PA: We had optimistic expectations about when true intelligence or sentience would be achieved in artificial devices, but I think that it is possible. Intelligent machines already exist -- ourselves. The fact that matter can naturally come together to make things like humans that think shows that the process can be replicated. Of course, people argue against this. Some people say we have some kind of “immaterial” or “supernatural” soul. I think that is an incoherent concept. Roger Penrose and John Searle both argue against artificial intelligence using computers in different ways -- and I think they are both wrong.
MLU: So a human being is really a kind of machine, and the "soul" is a man-made concept?
PA: Yes. Of course, I am not referring here to the uses of the word soul when we say things like, “That piece of music moved my soul.” Sometimes the word soul is used just to express things in a poetic way, and I do not have any problem with that, but that is not the kind of “soul” we are talking about here. We are interested in “soul” as an explanation of consciousness. I do not think it does any such thing. It is not just that the explanation is wrong. There is no explanation there. Nothing is being claimed: it is just a placeholder word used to answer the question “What causes consciousness?” in a way that answers nothing.
Suppose someone asks me “What causes hurricanes?” and I answer “zervok.” When they ask me what “zervok” means I can say “It is a new word. I made it up. I define ‘zervok’ as the thing that causes hurricanes. It is obvious that I have not answered the question at all. Any question can be answered, in a trivial way, if you are allowed to make up a new word which means “whatever the answer to the question is.” “Soul” is just a trivial way of answering the question “What causes human consciousness?”
MLU: Was it this sort of thinking that lead you toward your interest in AI? What sparked your interest in the first place?
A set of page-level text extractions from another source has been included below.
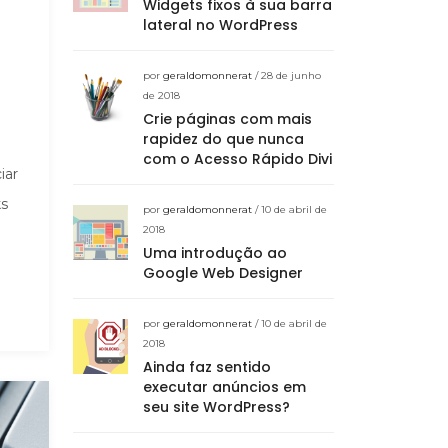
Widgets fixos à sua barra
lateral no WordPress
por
geraldomonnerat
/ 28 de junho
de 2018
Crie páginas com mais
rapidez do que nunca
com o Acesso Rápido Divi
iar
ks
por
geraldomonnerat
/ 10 de abril de
2018
Uma introdução ao
Google Web Designer
por
geraldomonnerat
/ 10 de abril de
2018
Ainda faz sentido
executar anúncios em
seu site WordPress?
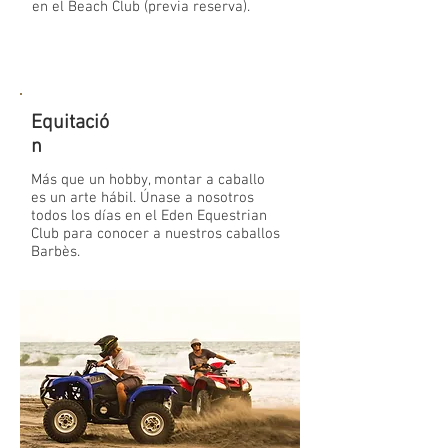
en el Beach Club (previa reserva).
Equitació
n
Más que un hobby, montar a caballo
es un arte hábil. Únase a nosotros
todos los días en el Eden Equestrian
Club para conocer a nuestros caballos
Barbès.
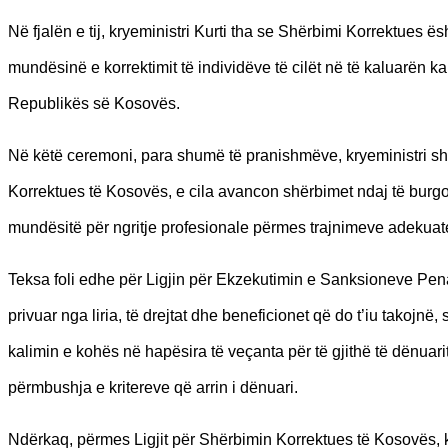
Në fjalën e tij, kryeministri Kurti tha se Shërbimi Korrektues ësh
mundësinë e korrektimit të individëve të cilët në të kaluarën k
Republikës së Kosovës.
Në këtë ceremoni, para shumë të pranishmëve, kryeministri sh
Korrektues të Kosovës, e cila avancon shërbimet ndaj të burgos
mundësitë për ngritje profesionale përmes trajnimeve adekuat
Teksa foli edhe për Ligjin për Ekzekutimin e Sanksioneve Pena
privuar nga liria, të drejtat dhe beneficionet që do t’iu takojnë, 
kalimin e kohës në hapësira të veçanta për të gjithë të dënuari
përmbushja e kritereve që arrin i dënuari.
Ndërkaq, përmes Ligjit për Shërbimin Korrektues të Kosovës, kry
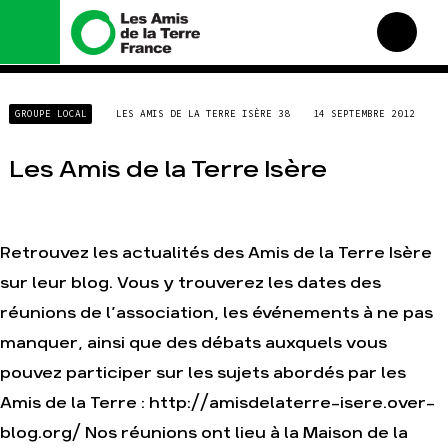
Nous connaître
Nos campagnes
GROUPE LOCAL
LES AMIS DE LA TERRE ISÈRE 38
14 SEPTEMBRE 2012
Histoire
Total, rendez-vous au
tribunal
Manifeste
Les Amis de la Terre Isère
Gaz « naturel », le grand
enfumage
Missions et méthodes
Mode : une tendance
Valeurs
destructrice
Équipes et
Retrouvez les actualités des Amis de la Terre Isère
Gaz au Mozambique, la
fonctionnement
violence TOTAL(e)
sur leur blog. Vous y trouverez les dates des
Le réseau dans le monde
Nos autres campagnes
réunions de l’association, les événements à ne pas
Nos alliés
manquer, ainsi que des débats auxquels vous
Je soutiens les Amis de la
Terre
pouvez participer sur les sujets abordés par les
Amis de la Terre : http://amisdelaterre-isere.over-
Agir
Nos thématiques
blog.org/ Nos réunions ont lieu à la Maison de la
Faire un don
Climat – Énergie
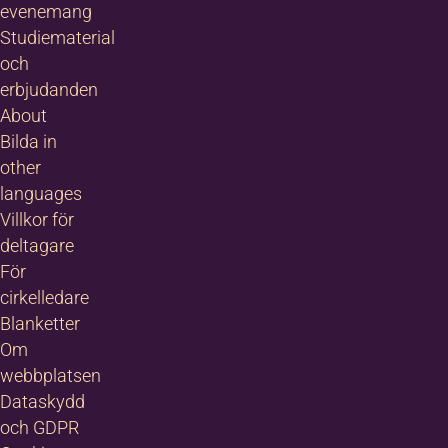
evenemang
854 12 99
Studiematerial
och
offer.fredrikss
erbjudanden
ilda.nu
About
a Umeå
Bilda in
other
languages
Villkor för
deltagare
För
cirkelledare
Blanketter
Om
webbplatsen
Dataskydd
och GDPR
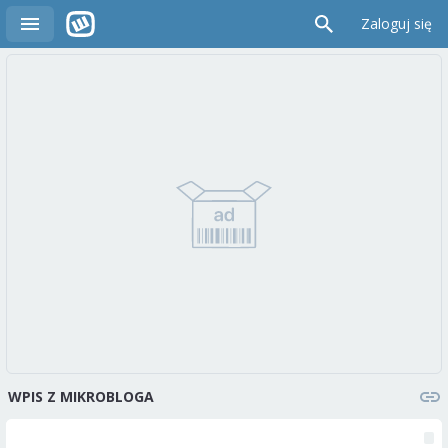
Zaloguj się
WPIS Z MIKROBLOGA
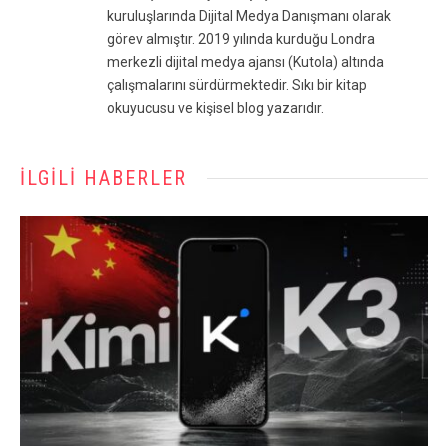
kuruluşlarında Dijital Medya Danışmanı olarak
görev almıştır. 2019 yılında kurduğu Londra
merkezli dijital medya ajansı (Kutola) altında
çalışmalarını sürdürmektedir. Sıkı bir kitap
okuyucusu ve kişisel blog yazarıdır.
İLGILI HABERLER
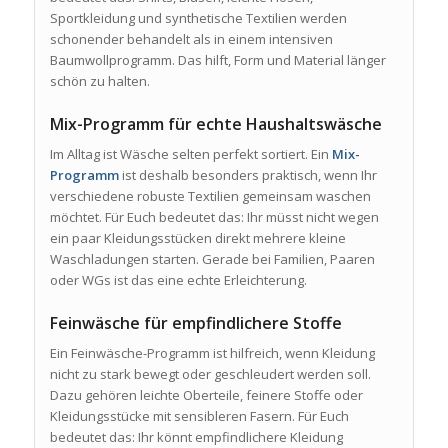
Sportkleidung und synthetische Textilien werden
schonender behandelt als in einem intensiven
Baumwollprogramm. Das hilft, Form und Material länger
schön zu halten.
Mix-Programm für echte Haushaltswäsche
Im Alltag ist Wäsche selten perfekt sortiert. Ein
Mix-
Programm
ist deshalb besonders praktisch, wenn Ihr
verschiedene robuste Textilien gemeinsam waschen
möchtet. Für Euch bedeutet das: Ihr müsst nicht wegen
ein paar Kleidungsstücken direkt mehrere kleine
Waschladungen starten. Gerade bei Familien, Paaren
oder WGs ist das eine echte Erleichterung.
Feinwäsche für empfindlichere Stoffe
Ein Feinwäsche-Programm ist hilfreich, wenn Kleidung
nicht zu stark bewegt oder geschleudert werden soll.
Dazu gehören leichte Oberteile, feinere Stoffe oder
Kleidungsstücke mit sensibleren Fasern. Für Euch
bedeutet das: Ihr könnt empfindlichere Kleidung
PA: Yes, a lot of it was this sort of thinking. I was curious about how my own brain's ability to think developed, and was also interested when I heard of computers being described as “thinking machines.” I remember wondering if they could really think like me. I went through a phase of being interested in brains when I was very young. I remember when I was about 5, asking someone if a computer could think like a person -- and being told that it would not happen because it would need to be a machine the size of a town. I remember imagining this huge machine -- literally superimposed on my town -- thinking. At the same time, I had just been told it was impossible, so I was disappointed. I got my first computer at 12 and taught myself to program, like a lot of people at the time. I wondered at this stage if all these commands could really be put together to think. Could something like me work like that? Having just found out how to program I wanted to write the ultimate program, of course, and this was clearly it. Portrayals of robots and computers in science fiction interested me after this, but I think by this time I was interested in AI anyway.